A person can be declared bankrupt either by a creditor making an application to the court which results in the person becoming bankrupt, or the person themselves can file a ‘debtor’s petition’ declaring themselves bankrupt. A bankruptcy trustee is immediately appointed to take control of the bankrupt’s assets and income in an attempt to pay their debts.
The Bankruptcy Act 2006 (Cth) allows the Family Court to deal with bankruptcy matters within Family Law proceedings, rather than a separate Court. Immediately a party becomes bankrupt and family law proceedings are on foot, they must notify the Court. The trustee is then joined as a party to the family law proceedings and the bankrupt is not permitted to make submissions concerning property controlled by the trustee. Essentially the negotiations or litigation is conducted between the trustee and the non-bankrupt spouse.

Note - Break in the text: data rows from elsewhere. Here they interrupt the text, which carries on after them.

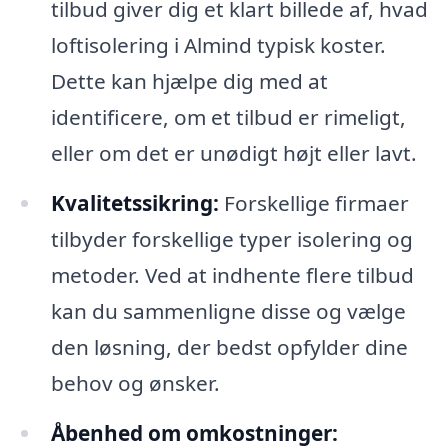
tilbud giver dig et klart billede af, hvad
loftisolering i Almind typisk koster.
Dette kan hjælpe dig med at
identificere, om et tilbud er rimeligt,
eller om det er unødigt højt eller lavt.
Kvalitetssikring:
Forskellige firmaer
tilbyder forskellige typer isolering og
metoder. Ved at indhente flere tilbud
kan du sammenligne disse og vælge
den løsning, der bedst opfylder dine
behov og ønsker.
Åbenhed om omkostninger:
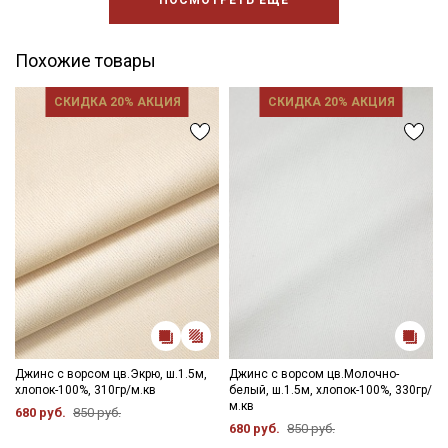
ПОСМОТРЕТЬ ЕЩЕ
Похожие товары
СКИДКА 20% АКЦИЯ
СКИДКА 20% АКЦИЯ
Джинс с ворсом цв.Экрю, ш.1.5м,
Джинс с ворсом цв.Молочно-
хлопок-100%, 310гр/м.кв
белый, ш.1.5м, хлопок-100%, 330гр/
м.кв
680 руб.
850 руб.
680 руб.
850 руб.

It is open to the non-bankrupt party to make application to the Court for an injunction to stop the bankruptcy trustee from distributing any assets of the bankrupt before the family law property proceedings are finalised. The Court may even decide to order that the trustee transfer assets to the spouse of the bankrupt if it is justified.
Child Support & Spousal Maintenance
In addition, despite a person being bankrupt, a Court can still make orders that they are to pay child support and/or spousal maintenance, and these payments are deemed to be debts of the bankrupt. They can be taken from the bankrupt’s tax return, or even directly from the bankrupt’s wages.
However, the Court must consider the competing claims of any creditors together with the interests of the spouse of the bankrupt when making a determination.
The bankruptcy trustee cannot commence family law property proceedings, so if a non-bankrupt spouse commences proceedings after a declaration of bankruptcy, any property that the bankrupt receives from the settlement becomes the property of the trustee and is used to pay their debts.
Timing Is Everything
The timing of the commencement of family law proceedings and when a party becomes bankrupt is important and can be problematic as the Bankruptcy Act provides that if the proceedings are commenced by a person and they then become bankrupt, all civil proceedings they have commenced will be stayed. This can lead to parenting proceedings being stayed as an unintended consequence.
It is crucial to obtain specialist legal advice when parties are part of family law proceedings and one or the other is bankrupt or becomes bankrupt during the proceedings.